Il avait près de quatre-vingts ans lorsque je le rencontrai dans la cafétéria de l’école d’art NABA à Milan. Affable, quoiqu’un peu “ailleurs” – comme on se plait à dire des humains de science – il conservait dans les yeux cette curiosité vive qui leur donne un air de jeunesse à tout âge. Marc Augé venait de donner une conférence et nous partagions un repas servi sur des plateaux en plastique en gardant nos manteaux. Le froid de novembre pénétrait la structure du bâtiment. Autour de nous s’élevait le brouhaha de centaines d’étudiants aux prises avec leurs tupperwares.

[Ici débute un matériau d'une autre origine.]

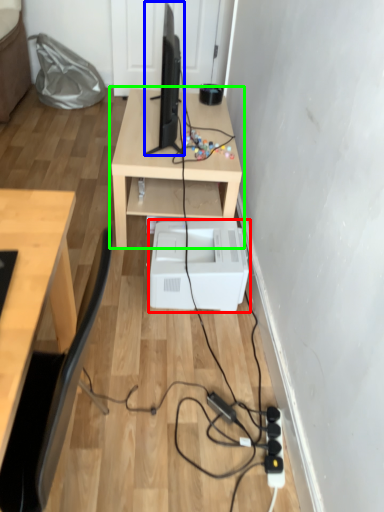 Question: Which object is positioned farthest from printer (highlighted by a red box)? Select from desktop computer (highlighted by a blue box) and table (highlighted by a green box).

Choices:
 (A) desktop computer
 (B) table

Answer: (A) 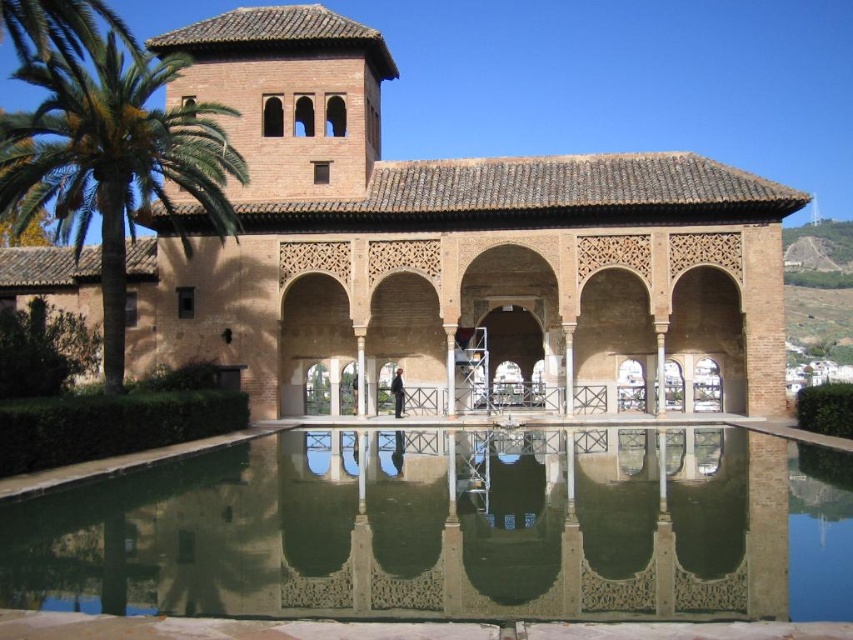 Question: Which of the following is the closest to the observer?

Choices:
 (A) (132, 147)
 (B) (315, 486)

Answer: (B)

Question: Which point is closer to the camera?

Choices:
 (A) green reflective water at center
 (B) green leafy palm tree at left

Answer: (A)

Question: In this image, where is brown textured palace at center located relative to green reflective water at center?

Choices:
 (A) left
 (B) right

Answer: (A)

Question: Which of the following is the closest to the observer?

Choices:
 (A) green reflective water at center
 (B) brown textured palace at center

Answer: (A)

Question: Does brown textured palace at center have a smaller size compared to green leafy palm tree at left?

Choices:
 (A) no
 (B) yes

Answer: (B)

Question: Where is brown textured palace at center located in relation to green reflective water at center in the image?

Choices:
 (A) right
 (B) left

Answer: (B) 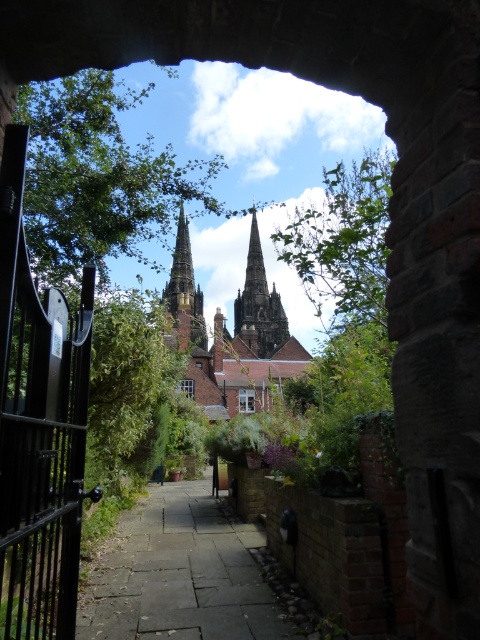 The height and width of the screenshot is (640, 480). What do you see at coordinates (180, 573) in the screenshot?
I see `gray stone path at center` at bounding box center [180, 573].

Is point (88, 582) more distant than point (267, 298)?

No, (88, 582) is closer to viewer.

At what (x,y) coordinates should I click in order to perform the action: click on gray stone path at center. Please return your answer as a coordinate pair (x, y). Looking at the image, I should click on (180, 573).

Can you confirm if black metal gate at left is wider than gray stone path at center?

Incorrect, black metal gate at left's width does not surpass gray stone path at center's.

The width and height of the screenshot is (480, 640). What do you see at coordinates (38, 426) in the screenshot?
I see `black metal gate at left` at bounding box center [38, 426].

Who is more distant from viewer, (67,420) or (126,636)?

The point (126,636) is behind.

This screenshot has width=480, height=640. I want to click on black metal gate at left, so click(x=38, y=426).

Is gray stone path at center taller than brown brick church at center?

No, gray stone path at center is not taller than brown brick church at center.

Does point (211, 552) come in front of point (249, 404)?

Yes, it is in front of point (249, 404).

Where is `gray stone path at center`? gray stone path at center is located at coordinates (180, 573). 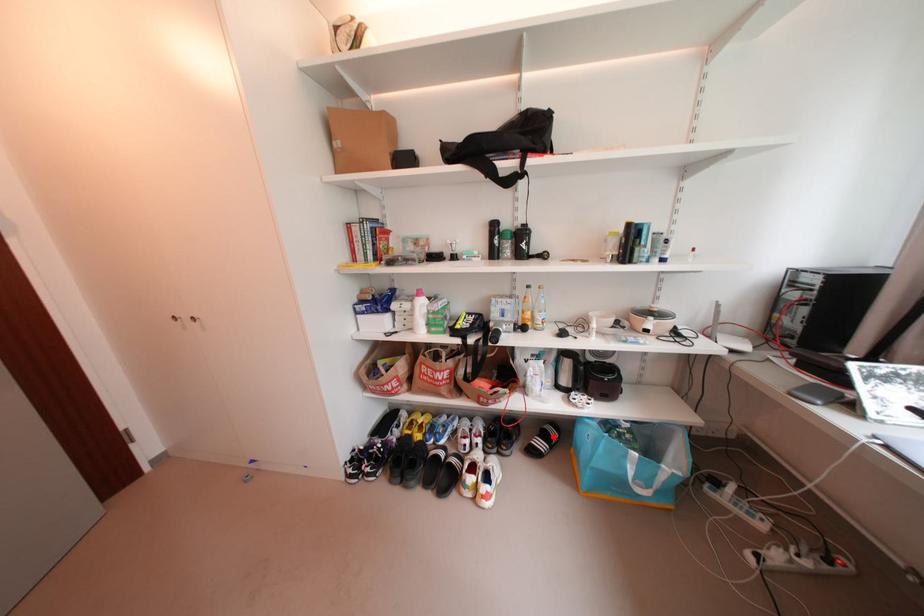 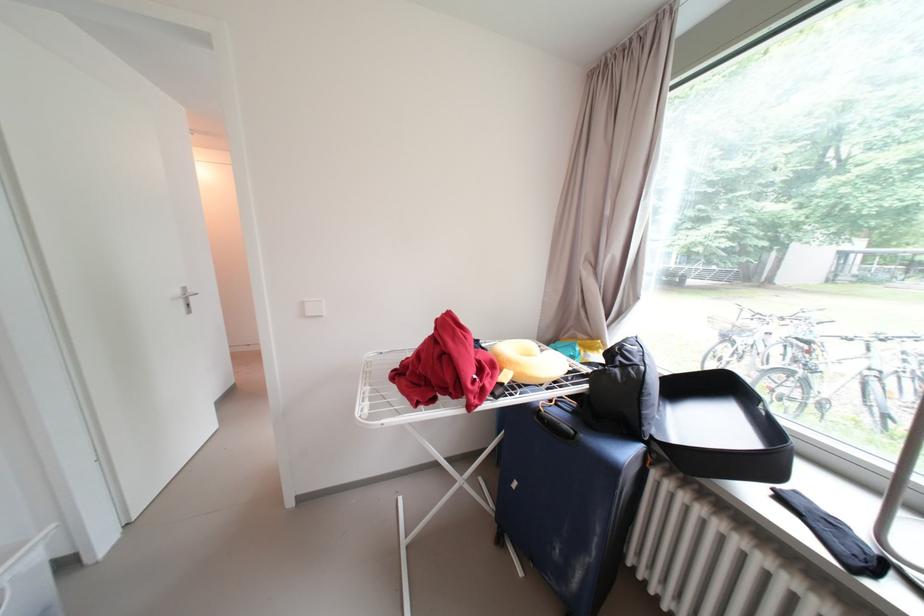 Question: I am providing you with two images of the same scene from different viewpoints. A red point is marked on the first image. At the location where the point appears in image 1, is it still visible in image 2?

Choices:
 (A) Yes
 (B) No

Answer: (B) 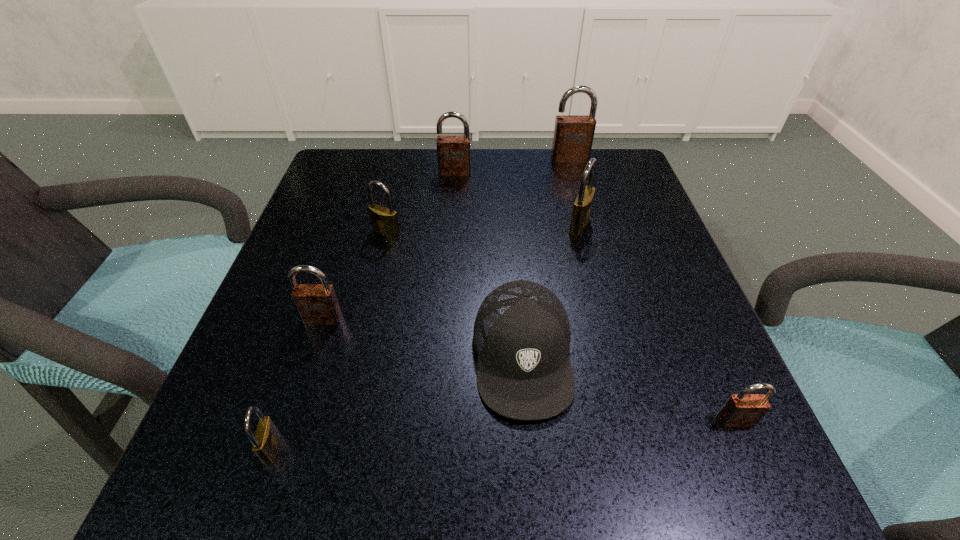 Identify the location of the biggest brown padlock. (573, 136).

This screenshot has width=960, height=540. I want to click on the farthest brown padlock, so click(573, 136).

This screenshot has height=540, width=960. In order to click on the rightmost brass padlock in this screenshot , I will do `click(582, 206)`.

Locate an element on the screen. the fourth object from left to right is located at coordinates (453, 152).

Where is `the second biggest brown padlock`? This screenshot has height=540, width=960. the second biggest brown padlock is located at coordinates (453, 152).

Find the location of a particular element. Image resolution: width=960 pixels, height=540 pixels. the second brass padlock from left to right is located at coordinates (384, 221).

Identify the location of the second smallest brass padlock. (384, 221).

This screenshot has height=540, width=960. In order to click on the second nearest brown padlock in this screenshot , I will do `click(317, 304)`.

Locate an element on the screen. the fifth farthest padlock is located at coordinates (317, 304).

At what (x,y) coordinates should I click in order to perform the action: click on cap. Please return your answer as a coordinate pair (x, y). This screenshot has width=960, height=540. Looking at the image, I should click on (521, 335). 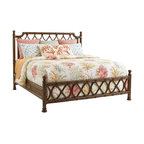 The height and width of the screenshot is (144, 144). I want to click on flower print comforter, so click(70, 63).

Je partageai mes doutes au sujet du qualificatif de “non-lieu”, notamment lorsqu’on nommait ainsi les aéroports qui m’apparaissaient comme des lieux de micronégociation transculturelle. Ne pouvait-on dire que la manière même de s’ignorer mutuellement dans ces lieux contribuait à la construction d’un espace public global? N’étaient-ils pas des laboratoires de l’inattention civile au sens d’Erving Goffmann, où se construisait une société monde? Des ébauches matérielles d’un contrat social à l’échelle planétaire? L’hygiénisme, la paranoïa sécuritaire, le consumérisme prônés dans les aéroports m’ennuyaient sans doute autant que lui, mais les questions que soulevaient ces aspects n’offraient-elles pas la base, justement, à l’invention de tout ce qui saurait les dépasser?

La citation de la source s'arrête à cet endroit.